# [GIVEN RECORDS]
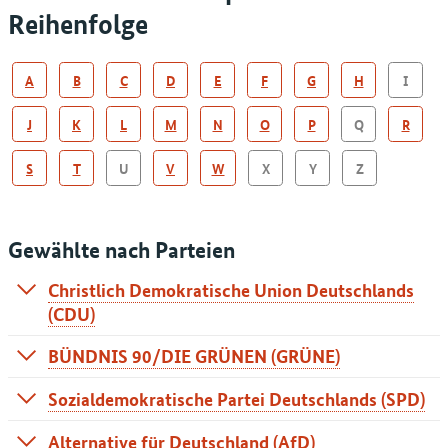
Reihenfolge
A
B
C
D
E
F
G
H
I
J
K
L
M
N
O
P
Q
R
S
T
U
V
W
X
Y
Z
Gewählte nach Parteien
Christlich Demokratische Union Deutschlands
(CDU)
BÜNDNIS 90/DIE GRÜNEN (GRÜNE)
Lfd.
Name,
Listenplatz
Land (wenn
in
Nr.
Vornamen
nicht
Vorperiode
Lfd. Nr.
Sozialdemokratische Partei Deutschlands (SPD)
gemeinsame
MdEP
1
Liste für alle
Name,
Alternative für Deutschland (AfD)
Lfd.
Name,
Listenplatz
Land (wenn
in
Vornamen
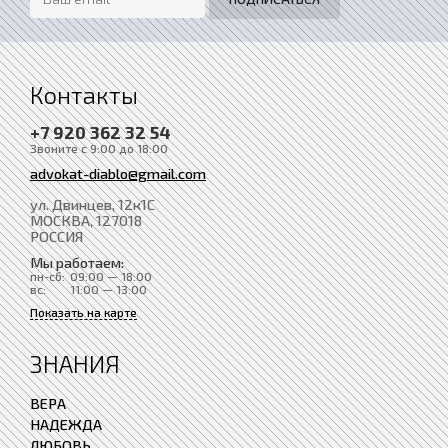
Контакты
+7 920 362 32 54
Звоните с 9:00 до 18:00
advokat-diablo@gmail.com
ул. Двинцев, 12к1С
МОСКВА
, 127018
РОССИЯ
Мы работаем:
пн-сб:
09:00 — 18:00
вс:
11:00 — 13:00
Показать на карте
ЗНАНИЯ
ВЕРА
НАДЕЖДА
ЛЮБОВЬ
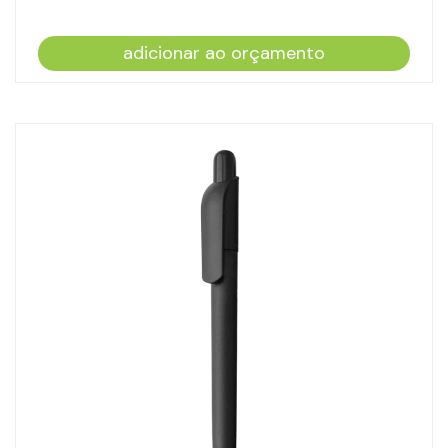
adicionar ao orçamento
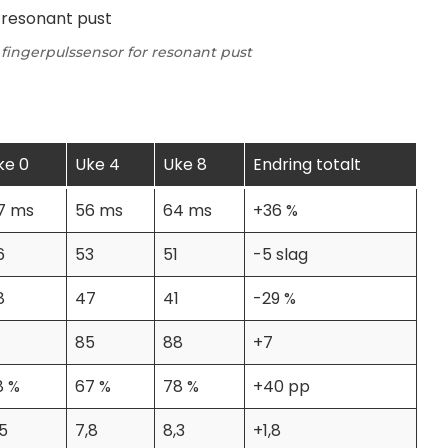
ngerpulssensor for resonant pust
ke 0
Uke 4
Uke 8
Endring totalt
7 ms
56 ms
64 ms
+36 %
6
53
51
-5 slag
8
47
41
-29 %
85
88
+7
8 %
67 %
78 %
+40 pp
,5
7,8
8,3
+1,8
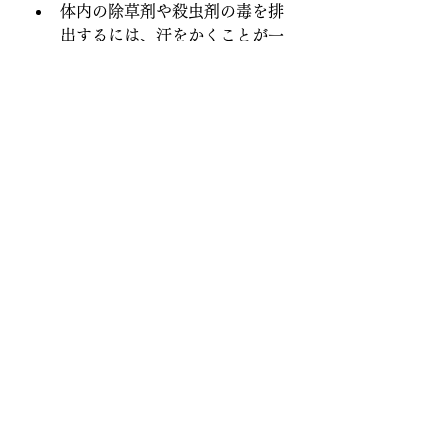
体内の除草剤や殺虫剤の毒を排
出するには、
汗をかくことが一
番
である。そして浄水器を使う
こと、空気清浄機を室内で使用
すること。
地域で連帯して、ゴルフ場での
除草剤殺虫剤利用をなるべく控
えるよう訴える。
ということです。運動が面倒でサウ
ナも行かない場合、今の季節はサウ
ナスーツを着るだけで沢山汗が出て
きます。
ショッキングな話ですが、友人が産
婦人科医から聞いたところによる
と、日本でもゴルフ場周辺の家で生
まれた子供に先天的異常が見られて
いるらしいです。割合はわかりませ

# [WHAT YOU NEED TO DO]
Each line above with the string "Deutschlands" should be reported in full.

# [EXERCISE RESULT]
Christlich Demokratische Union Deutschlands
Sozialdemokratische Partei Deutschlands (SPD)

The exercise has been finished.